Pay cuts or layoffs are unlikely but not impossible or even improbable. One of my best friends and her husband were both laid off earlier this year and just found jobs after months of searching. It was stressful, to say the least, but they survived as well as anyone could due in large part to their conservative spending habits and savings. We want to be in the same position, just in case.

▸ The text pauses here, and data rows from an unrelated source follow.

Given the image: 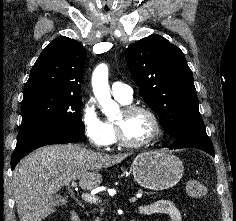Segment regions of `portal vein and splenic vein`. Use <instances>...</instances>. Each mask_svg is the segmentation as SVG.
<instances>
[{"instance_id": "1", "label": "portal vein and splenic vein", "mask_w": 236, "mask_h": 221, "mask_svg": "<svg viewBox=\"0 0 236 221\" xmlns=\"http://www.w3.org/2000/svg\"><path fill=\"white\" fill-rule=\"evenodd\" d=\"M71 186L76 187L77 186L76 182H72ZM81 197L84 201L89 202V203L97 204V203L100 202V199H99L98 196L91 195L89 193H82ZM128 200H129V202H136L138 200V198L137 197H131Z\"/></svg>"}]
</instances>
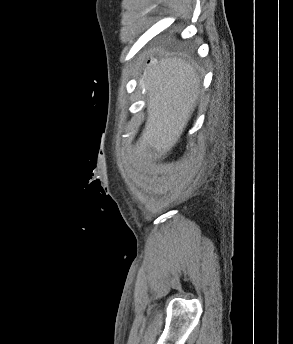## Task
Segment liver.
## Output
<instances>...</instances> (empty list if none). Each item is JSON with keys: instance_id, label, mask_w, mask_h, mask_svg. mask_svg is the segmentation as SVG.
I'll return each mask as SVG.
<instances>
[{"instance_id": "obj_1", "label": "liver", "mask_w": 293, "mask_h": 344, "mask_svg": "<svg viewBox=\"0 0 293 344\" xmlns=\"http://www.w3.org/2000/svg\"><path fill=\"white\" fill-rule=\"evenodd\" d=\"M148 118L135 146L137 158H160L172 150L184 131L200 93V78L181 58L152 59L143 70Z\"/></svg>"}]
</instances>
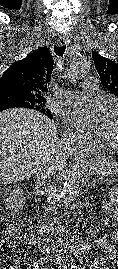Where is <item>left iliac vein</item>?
<instances>
[{
	"instance_id": "left-iliac-vein-1",
	"label": "left iliac vein",
	"mask_w": 118,
	"mask_h": 269,
	"mask_svg": "<svg viewBox=\"0 0 118 269\" xmlns=\"http://www.w3.org/2000/svg\"><path fill=\"white\" fill-rule=\"evenodd\" d=\"M61 269H68L67 266H64L63 264H60Z\"/></svg>"
}]
</instances>
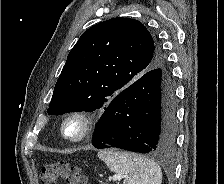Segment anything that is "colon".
Listing matches in <instances>:
<instances>
[{
  "label": "colon",
  "instance_id": "obj_1",
  "mask_svg": "<svg viewBox=\"0 0 224 184\" xmlns=\"http://www.w3.org/2000/svg\"><path fill=\"white\" fill-rule=\"evenodd\" d=\"M59 180L65 184H90L78 166L66 161L48 162L42 166V184H54Z\"/></svg>",
  "mask_w": 224,
  "mask_h": 184
}]
</instances>
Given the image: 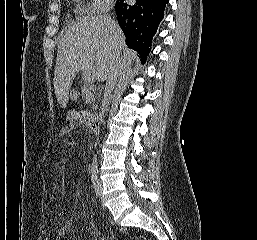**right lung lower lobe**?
Here are the masks:
<instances>
[{
  "instance_id": "obj_1",
  "label": "right lung lower lobe",
  "mask_w": 257,
  "mask_h": 240,
  "mask_svg": "<svg viewBox=\"0 0 257 240\" xmlns=\"http://www.w3.org/2000/svg\"><path fill=\"white\" fill-rule=\"evenodd\" d=\"M169 0H136L127 4L117 0L115 10L127 45L137 51L144 62L151 50V41L164 16Z\"/></svg>"
}]
</instances>
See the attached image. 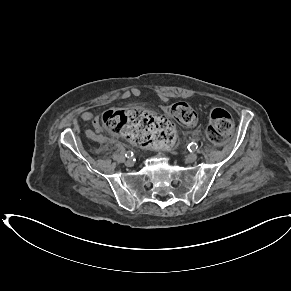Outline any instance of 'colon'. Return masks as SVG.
Returning a JSON list of instances; mask_svg holds the SVG:
<instances>
[{"label":"colon","mask_w":291,"mask_h":291,"mask_svg":"<svg viewBox=\"0 0 291 291\" xmlns=\"http://www.w3.org/2000/svg\"><path fill=\"white\" fill-rule=\"evenodd\" d=\"M169 115L180 125L194 126L195 110L185 102H175L169 107ZM103 127L145 148H164L175 139V128L166 117L144 109L109 110L101 117ZM234 121L231 114L219 107L209 113L207 135L215 144L223 143L231 134Z\"/></svg>","instance_id":"5ec220e1"}]
</instances>
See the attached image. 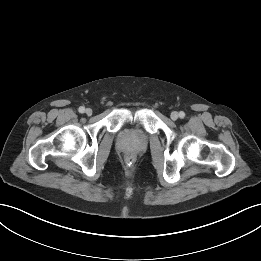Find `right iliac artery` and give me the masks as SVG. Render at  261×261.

Additionally, you may recall that I’ve spent much of the last two years researching public and private schools in an effort to determine where to send Alex next year. I was pleased to discover that our local public school is at least as good as any private school that we could afford. But of course, whether the public school is able to maintain its high standards in the midst of this recession remains to be seen. Class sizes are increasing this coming year. The school board has approved a three-year plan to eliminate full-day kindergartens and all arts and music programs, cut salaries by five percent in 2011-2012, and require furlough days. Governor Schwarzenegger wants to “suspend” mandatory school funding. I’m cautiously optimistic that because our public school seems to have a committed administration and an active PTA, it will be able to adjust to these restrictions without a loss in quality. The PTA, if it is able to raise enough money, can provide funding for supplemental arts and music programs, for instance.
But, who knows what the situation will be in a year or two? It would be nice to have the option of sending the boys to private school should that become preferable.
It would also be nice to pay off the mortgage in six years, as we’d originally planned. But sometimes it’s necessary to strike a balance.
For the time being, we are splitting our debt snowball and directing half to our mortgage and the other half into savings. I created yet another subaccount at ING to keep this money separate. My thinking is that we will re-evaluate every six months or so, and if things look good, we can make a large principal payment on the mortgage that will keep us on the path to full repayment in six years. On the other hand, if we feel like hoarding cash, we can do that too.
This plan worked well for us when it came to paying off my student loans – and in fact, we did that a few months earlier than I’d anticipated. So hopefully things will work out that well when it comes to the mortgage too.